파밤나방 유충의 조직별 지방산 구성과 세포성 인지질분해효소의 역할

  • Kim, Yonggyun (Department of Bioresource Sciences, Andong National University) ;
  • Lee, Seunghee (Department of Bioresource Sciences, Andong National University) ;
  • Seo, Seunghwan (Department of Bioresource Sciences, Andong National University) ;
  • Kim, Kunwoo (Department of Bioresource Sciences, Andong National University)
  • 김용균 (안동대학교 생명자원과학과) ;
  • 이승희 (안동대학교 생명자원과학과) ;
  • 서승환 (안동대학교 생명자원과학과) ;
  • 김건우 (안동대학교 생명자원과학과)
  • Received : 2016.03.03
  • Accepted : 2016.05.12
  • Published : 2016.06.01


Eicosanoids are a group of C20 oxygenated polyunsaturated fatty acids (PUFAs).
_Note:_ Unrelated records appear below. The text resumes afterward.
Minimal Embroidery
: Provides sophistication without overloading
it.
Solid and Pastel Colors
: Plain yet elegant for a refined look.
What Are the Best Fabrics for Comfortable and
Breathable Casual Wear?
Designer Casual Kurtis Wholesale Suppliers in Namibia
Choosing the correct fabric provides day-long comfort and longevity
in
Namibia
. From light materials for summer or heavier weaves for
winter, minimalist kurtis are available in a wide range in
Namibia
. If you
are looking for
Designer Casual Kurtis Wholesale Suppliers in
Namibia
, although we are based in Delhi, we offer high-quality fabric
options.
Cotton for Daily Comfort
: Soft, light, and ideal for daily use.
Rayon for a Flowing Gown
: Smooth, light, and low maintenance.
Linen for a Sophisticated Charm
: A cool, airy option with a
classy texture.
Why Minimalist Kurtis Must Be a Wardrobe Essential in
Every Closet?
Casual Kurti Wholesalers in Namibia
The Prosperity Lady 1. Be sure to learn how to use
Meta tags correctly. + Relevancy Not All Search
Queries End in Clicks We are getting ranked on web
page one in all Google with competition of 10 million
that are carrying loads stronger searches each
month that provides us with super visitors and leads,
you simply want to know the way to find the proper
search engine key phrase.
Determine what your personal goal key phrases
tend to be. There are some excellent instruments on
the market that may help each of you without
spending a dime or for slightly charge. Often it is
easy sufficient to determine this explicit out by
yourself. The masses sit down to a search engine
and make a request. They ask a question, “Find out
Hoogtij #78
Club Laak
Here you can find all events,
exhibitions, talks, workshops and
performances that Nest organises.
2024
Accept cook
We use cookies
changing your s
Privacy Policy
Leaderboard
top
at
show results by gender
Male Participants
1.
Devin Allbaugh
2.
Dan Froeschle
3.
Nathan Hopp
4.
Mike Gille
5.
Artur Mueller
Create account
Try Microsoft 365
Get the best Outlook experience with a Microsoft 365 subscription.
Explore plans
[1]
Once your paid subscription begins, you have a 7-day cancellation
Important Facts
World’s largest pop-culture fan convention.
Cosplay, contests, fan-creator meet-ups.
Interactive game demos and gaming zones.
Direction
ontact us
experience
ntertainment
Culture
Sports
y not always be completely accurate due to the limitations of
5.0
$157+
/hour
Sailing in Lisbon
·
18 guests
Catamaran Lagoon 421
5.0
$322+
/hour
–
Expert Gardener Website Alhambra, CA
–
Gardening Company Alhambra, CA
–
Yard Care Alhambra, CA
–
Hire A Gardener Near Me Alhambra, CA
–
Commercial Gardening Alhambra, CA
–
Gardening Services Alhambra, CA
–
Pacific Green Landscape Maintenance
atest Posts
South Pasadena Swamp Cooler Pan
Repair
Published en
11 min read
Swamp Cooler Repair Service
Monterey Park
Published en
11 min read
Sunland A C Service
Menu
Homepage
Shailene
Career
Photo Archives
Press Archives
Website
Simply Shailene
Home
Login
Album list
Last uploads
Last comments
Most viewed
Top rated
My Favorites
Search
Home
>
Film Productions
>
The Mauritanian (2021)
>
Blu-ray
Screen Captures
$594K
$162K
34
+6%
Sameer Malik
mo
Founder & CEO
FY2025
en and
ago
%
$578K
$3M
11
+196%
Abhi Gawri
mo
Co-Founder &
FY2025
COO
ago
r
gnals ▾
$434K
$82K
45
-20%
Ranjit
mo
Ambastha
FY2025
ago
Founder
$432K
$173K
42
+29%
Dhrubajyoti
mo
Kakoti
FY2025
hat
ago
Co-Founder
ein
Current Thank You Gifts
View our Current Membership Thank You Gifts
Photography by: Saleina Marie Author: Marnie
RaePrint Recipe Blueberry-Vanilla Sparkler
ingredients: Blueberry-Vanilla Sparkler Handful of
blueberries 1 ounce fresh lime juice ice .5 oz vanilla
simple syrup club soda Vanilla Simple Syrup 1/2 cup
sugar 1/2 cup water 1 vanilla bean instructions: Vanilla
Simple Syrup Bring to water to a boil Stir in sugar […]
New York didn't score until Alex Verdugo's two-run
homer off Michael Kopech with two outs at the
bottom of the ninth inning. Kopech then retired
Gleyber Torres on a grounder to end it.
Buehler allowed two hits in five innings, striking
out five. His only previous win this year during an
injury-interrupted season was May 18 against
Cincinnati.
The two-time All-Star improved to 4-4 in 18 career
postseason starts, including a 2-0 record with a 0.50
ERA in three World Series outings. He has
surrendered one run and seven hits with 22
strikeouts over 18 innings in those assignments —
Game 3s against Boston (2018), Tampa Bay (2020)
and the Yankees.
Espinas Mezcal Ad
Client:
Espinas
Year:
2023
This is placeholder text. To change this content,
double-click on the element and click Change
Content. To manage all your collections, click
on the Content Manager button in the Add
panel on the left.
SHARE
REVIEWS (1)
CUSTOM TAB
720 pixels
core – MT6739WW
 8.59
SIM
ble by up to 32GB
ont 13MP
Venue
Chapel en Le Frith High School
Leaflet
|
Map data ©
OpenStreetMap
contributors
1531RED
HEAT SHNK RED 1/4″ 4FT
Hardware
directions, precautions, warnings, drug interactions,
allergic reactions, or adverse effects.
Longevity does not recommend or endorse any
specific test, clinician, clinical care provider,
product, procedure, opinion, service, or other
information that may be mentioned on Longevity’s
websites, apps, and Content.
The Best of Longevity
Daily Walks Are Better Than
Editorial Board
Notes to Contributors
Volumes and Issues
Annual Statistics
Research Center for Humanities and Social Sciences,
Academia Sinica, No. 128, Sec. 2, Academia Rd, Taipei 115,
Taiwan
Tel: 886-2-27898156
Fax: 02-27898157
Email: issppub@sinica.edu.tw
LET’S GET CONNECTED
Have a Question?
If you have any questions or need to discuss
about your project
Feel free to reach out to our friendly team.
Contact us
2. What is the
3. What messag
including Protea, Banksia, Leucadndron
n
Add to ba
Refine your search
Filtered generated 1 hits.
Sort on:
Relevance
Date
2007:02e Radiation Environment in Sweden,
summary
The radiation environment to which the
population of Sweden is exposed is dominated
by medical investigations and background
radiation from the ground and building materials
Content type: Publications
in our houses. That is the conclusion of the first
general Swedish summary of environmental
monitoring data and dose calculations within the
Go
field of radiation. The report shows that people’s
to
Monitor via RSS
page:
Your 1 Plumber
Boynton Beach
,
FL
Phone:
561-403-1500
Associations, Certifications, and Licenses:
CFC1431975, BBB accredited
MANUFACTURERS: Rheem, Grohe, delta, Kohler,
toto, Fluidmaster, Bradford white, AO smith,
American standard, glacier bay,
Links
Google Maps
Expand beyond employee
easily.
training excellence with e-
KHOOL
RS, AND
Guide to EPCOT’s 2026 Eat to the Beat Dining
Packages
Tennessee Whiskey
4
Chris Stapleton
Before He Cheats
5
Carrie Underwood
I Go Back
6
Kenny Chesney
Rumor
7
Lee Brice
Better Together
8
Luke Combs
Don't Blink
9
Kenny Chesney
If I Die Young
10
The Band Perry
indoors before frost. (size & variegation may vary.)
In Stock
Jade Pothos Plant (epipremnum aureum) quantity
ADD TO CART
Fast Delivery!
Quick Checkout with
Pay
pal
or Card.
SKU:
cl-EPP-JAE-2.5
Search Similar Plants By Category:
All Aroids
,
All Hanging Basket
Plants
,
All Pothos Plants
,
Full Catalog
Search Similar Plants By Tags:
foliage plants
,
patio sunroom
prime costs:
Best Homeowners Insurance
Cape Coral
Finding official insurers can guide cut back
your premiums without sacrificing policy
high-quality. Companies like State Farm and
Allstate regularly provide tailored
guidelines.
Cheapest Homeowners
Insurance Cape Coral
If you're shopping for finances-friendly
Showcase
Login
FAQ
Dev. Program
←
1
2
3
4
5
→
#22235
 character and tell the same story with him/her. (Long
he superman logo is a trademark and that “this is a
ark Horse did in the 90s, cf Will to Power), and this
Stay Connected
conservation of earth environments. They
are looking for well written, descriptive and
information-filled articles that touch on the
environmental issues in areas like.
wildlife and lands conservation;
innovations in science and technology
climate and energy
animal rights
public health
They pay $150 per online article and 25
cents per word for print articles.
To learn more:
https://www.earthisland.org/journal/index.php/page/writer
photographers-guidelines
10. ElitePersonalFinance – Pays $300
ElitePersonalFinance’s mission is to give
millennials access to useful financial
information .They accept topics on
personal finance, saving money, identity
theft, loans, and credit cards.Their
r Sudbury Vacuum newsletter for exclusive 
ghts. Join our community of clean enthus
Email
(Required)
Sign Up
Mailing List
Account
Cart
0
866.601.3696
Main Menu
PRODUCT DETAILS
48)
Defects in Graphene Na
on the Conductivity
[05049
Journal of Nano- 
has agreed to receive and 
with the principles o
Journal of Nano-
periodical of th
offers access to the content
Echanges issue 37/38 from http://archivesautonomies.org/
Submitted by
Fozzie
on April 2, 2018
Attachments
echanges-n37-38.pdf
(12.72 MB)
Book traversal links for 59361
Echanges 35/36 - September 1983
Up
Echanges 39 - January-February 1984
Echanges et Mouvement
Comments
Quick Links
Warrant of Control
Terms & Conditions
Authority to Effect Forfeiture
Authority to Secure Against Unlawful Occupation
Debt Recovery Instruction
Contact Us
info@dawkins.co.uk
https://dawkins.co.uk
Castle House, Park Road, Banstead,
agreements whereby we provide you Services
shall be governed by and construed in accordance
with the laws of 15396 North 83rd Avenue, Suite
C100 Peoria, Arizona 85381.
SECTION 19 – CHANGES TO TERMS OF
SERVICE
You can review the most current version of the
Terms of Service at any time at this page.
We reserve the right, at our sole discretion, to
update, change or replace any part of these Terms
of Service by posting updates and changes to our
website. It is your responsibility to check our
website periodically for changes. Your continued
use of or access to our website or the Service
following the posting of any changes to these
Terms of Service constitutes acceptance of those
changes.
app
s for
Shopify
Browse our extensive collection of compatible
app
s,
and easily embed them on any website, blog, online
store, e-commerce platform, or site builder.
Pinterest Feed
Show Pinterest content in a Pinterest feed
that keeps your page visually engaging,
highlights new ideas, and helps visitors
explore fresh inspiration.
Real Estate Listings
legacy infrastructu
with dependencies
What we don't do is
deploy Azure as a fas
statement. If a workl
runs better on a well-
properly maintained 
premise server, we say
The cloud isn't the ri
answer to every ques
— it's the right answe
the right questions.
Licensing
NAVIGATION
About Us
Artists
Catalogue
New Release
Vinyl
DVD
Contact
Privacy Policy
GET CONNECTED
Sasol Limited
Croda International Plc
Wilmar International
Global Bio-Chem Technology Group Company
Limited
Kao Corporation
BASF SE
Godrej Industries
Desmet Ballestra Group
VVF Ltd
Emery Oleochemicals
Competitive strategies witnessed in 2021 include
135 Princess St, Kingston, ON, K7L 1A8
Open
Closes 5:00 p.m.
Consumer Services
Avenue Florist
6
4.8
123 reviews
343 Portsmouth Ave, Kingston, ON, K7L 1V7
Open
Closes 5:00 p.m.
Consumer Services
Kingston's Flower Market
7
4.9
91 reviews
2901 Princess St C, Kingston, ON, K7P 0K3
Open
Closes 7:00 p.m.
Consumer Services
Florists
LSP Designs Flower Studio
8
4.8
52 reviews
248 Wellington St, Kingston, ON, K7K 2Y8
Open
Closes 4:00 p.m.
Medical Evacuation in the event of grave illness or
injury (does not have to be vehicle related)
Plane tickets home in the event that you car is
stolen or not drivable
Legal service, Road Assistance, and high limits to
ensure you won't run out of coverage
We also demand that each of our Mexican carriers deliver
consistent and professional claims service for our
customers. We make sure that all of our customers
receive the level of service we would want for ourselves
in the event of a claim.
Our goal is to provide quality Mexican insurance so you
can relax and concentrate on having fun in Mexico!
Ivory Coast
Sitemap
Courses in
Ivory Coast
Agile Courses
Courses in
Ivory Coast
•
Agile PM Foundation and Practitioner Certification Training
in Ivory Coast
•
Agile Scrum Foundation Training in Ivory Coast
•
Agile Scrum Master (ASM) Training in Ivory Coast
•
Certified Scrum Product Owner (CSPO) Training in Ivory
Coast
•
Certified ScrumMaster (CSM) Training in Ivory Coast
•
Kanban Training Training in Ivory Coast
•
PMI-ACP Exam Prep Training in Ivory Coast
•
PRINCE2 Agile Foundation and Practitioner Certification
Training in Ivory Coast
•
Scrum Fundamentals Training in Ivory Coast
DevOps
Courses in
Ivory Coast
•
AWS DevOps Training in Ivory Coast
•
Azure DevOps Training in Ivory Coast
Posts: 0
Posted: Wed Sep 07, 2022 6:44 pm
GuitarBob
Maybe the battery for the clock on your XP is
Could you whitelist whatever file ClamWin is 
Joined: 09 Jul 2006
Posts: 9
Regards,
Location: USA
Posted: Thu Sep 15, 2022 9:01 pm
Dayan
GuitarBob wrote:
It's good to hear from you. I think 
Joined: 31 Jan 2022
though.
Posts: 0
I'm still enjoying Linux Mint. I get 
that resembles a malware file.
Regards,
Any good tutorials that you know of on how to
To monitor biosynthetic precursors of these PUFAs, this study extracted fatty acids from different tissues of the beet armyworm, Spodoptera exigua, and assessed their compositions using GC/MS. Fifth instar larvae were dissected to isolate different tissues of gut, fat body, hemocytes, and integument. From each tissue, total lipids were extracted and fractionated into neutral lipid (NL), glycolipid (GL), and phospholipid (PL). Most tissues contained palmitic acid (16:0), stearic acid (18:0), oleic acid (18:1), linoleic acid (18:2), and linolenic acid (18:3). However, their compositions were different among tissues and lipid types. Fat body and hemocytes possessed other type of fatty acids such as myristic acid (14:0) and three unknown fatty acids. Among lipid types, PL contained relatively high levels of linolenic acid than NL and GL, while it had lower saturated fatty acids. Total unsaturated fatty acid composition was varied among tissues and lipid types. PL was rich in unsaturated fatty acids in fat body, gut, and hemocytes. There was a significant influence of calcium-independent phospholipase $A_2$ ($iPLA_2$) on maintaining fatty acid composition because RNA interference of $iPLA_2$ expression significantly modified fatty acid compositions in NL and PL. However, this study did not detect arachidonic acid, a main eicosanoid biosynthesis precursor, in all tissues. This suggests an alternative biosynthesis of eicosanoids in insects, which is distinct from the biosynthetic pathway of mammals.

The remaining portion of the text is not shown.